The new movie "Blood Diamond" hasn't even hit theaters (it opens on Friday) but already it's stirring up quite a bit of controversy--over the use of so-called "conflict diamonds" to fund some of Africa's bloodiest civil wars.
Given the sensitive subject matter, the diamond industry--which logs about half of all sales this time of year--has launched a massive PR campaign to offset any potential consumer backlash.
On “Power Lunch” Sue Herera moderated a debate on this topic. On the panel were Antoinette Matlins, one of the world's foremost experts on the subject and a Gem & Jewelry Expert from National Jeweler Magazine. Also on the panel - Cecila Gardner, General Counsel for the World Diamond Council and Alex Yearsley--with Global Witness - a non profit working to prevent these types of abuses.

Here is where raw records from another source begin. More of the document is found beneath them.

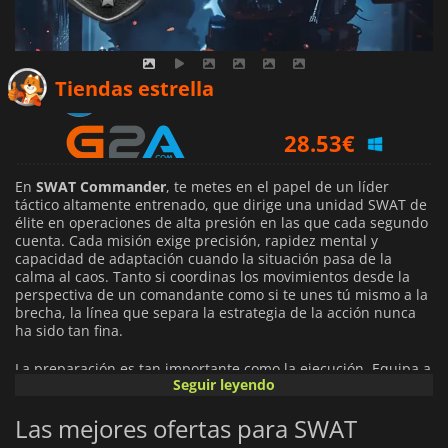
19.99
€
Tiendas estrella
28.53
€
29.10
€
En
SWAT Commander
, te metes en el papel de un líder
táctico altamente entrenado, que dirige una unidad SWAT de
élite en operaciones de alta presión en las que cada segundo
cuenta. Cada misión exige precisión, rapidez mental y
capacidad de adaptación cuando la situación pasa de la
calma al caos. Tanto si coordinas los movimientos desde la
perspectiva de un comandante como si te unes tú mismo a la
brecha, la línea que separa la estrategia de la acción nunca
ha sido tan fina.
La preparación es tan importante como la ejecución. Equipa a
Seguir leyendo
tu equipo con una amplia selección de armas y equipo, desde
pistolas, SMG y escopetas hasta herramientas no letales,
Las mejores ofertas para SWAT
chalecos antibalas y escudos balísticos. Elige la combinación
adecuada de artilugios, como pistolas ganzúa, explosivos C2 y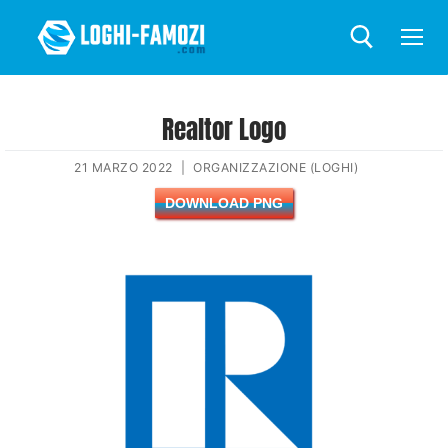
Realtor Logo
21 MARZO 2022
|
ORGANIZZAZIONE (LOGHI)
DOWNLOAD PNG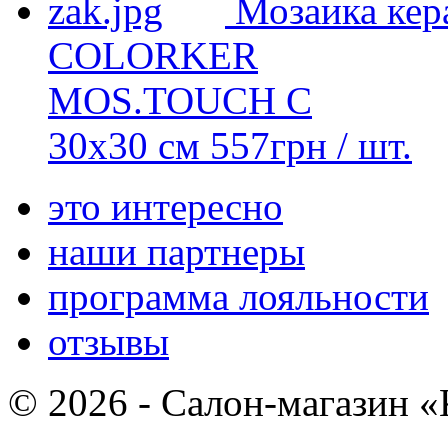
Мозаика кер
COLORKER
MOS.TOUCH C
30х30 см
557
грн
/ шт.
это интересно
наши партнеры
программа лояльности
отзывы
© 2026 - Салон-магазин 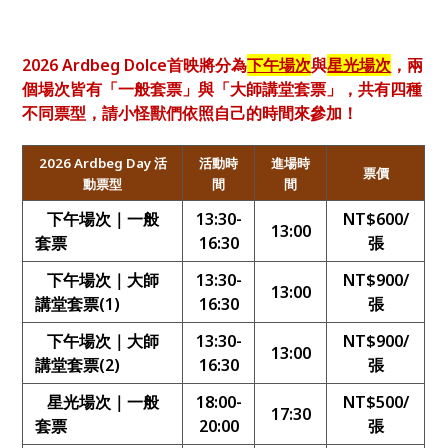
2026 Ardbeg Dolce首映將分為
下午場次
與
星光場次
，兩
個場次皆有「一般套票」與「大師講堂套票」，共有四種
不同票型，請小怪獸們依照自己的時間來參加！
2026 Ardbeg Day
活
活動時
進場時
票價
動票型
間
間
下午場次｜一般
13:30-
NT$600/
13:00
套票
16:30
張
下午場次｜大師
13:30-
NT$900/
13:00
講堂套票(1)
16:30
張
下午場次｜大師
13:30-
NT$900/
13:00
講堂套票(2)
16:30
張
星光場次｜一般
18:00-
NT$500/
17:30
套票
20:00
張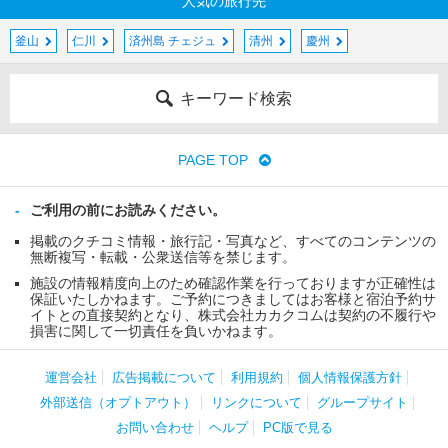
人気の旅行先
釜山
仁川
済州島 チェジュ
清州
慶州
キーワード検索
PAGE TOP
ご利用の前にお読みください。
掲載のクチコミ情報・旅行記・写真など、すべてのコンテンツの
無断複写・転載・公衆送信等を禁じます。
施設の情報精度向上のため確認作業を行っておりますが正確性は
保証いたしかねます。ご予約につきましてはお客様と宿泊予約サ
イトとの直接契約となり、株式会社カカクコムは契約の不履行や
損害に関して一切責任を負いかねます。
運営会社
広告掲載について
利用規約
個人情報保護方針
外部送信（オプトアウト）
リンクについて
グループサイト
お問い合わせ
ヘルプ
PC版で見る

Before you read any further here are a couple of FYI's: 1) conflict diamonds are rough diamonds that are used by rebel movements to finance wars against legitimate governments and 2) The Kimberley Process is an international certification scheme that regulates the trade in rough diamonds.
Okay – here’s what the guests had to say..
Antoinette Matlins maintains chances are less than 1% that consumers are buying conflict diamonds. She says that has to do in large part with the success of the Kimberly process.
She says there's no value to making people feel guilty about buying diamonds before Christmas. There’s a 99.8% chance that won’t happen.
She also argues, if people don’t buy diamonds, citizens of the other 14 diamond producing nations, such as Botswana and South Africa would suffer.
Alex Yearsley says he agrees that The Kimberly process is working but a lot more needs to be done. He wants to see governments working with the diamond industry.
He’s frustrated because, he says for 6 years the diamond industry has promised to audit their suppliers and their purchases and they’ve failed to do this.
Cecilia Garder says The Kimberly process is clearly working to reduce the number of these kinds of diamonds in the trade. When asked what should a consumer ask for so they can buy with an easy conscience – she said make sure you’re buying from a reputable retailer and ask the retailer if they have a warranty--that shows the diamonds are covered by the Kimberly process.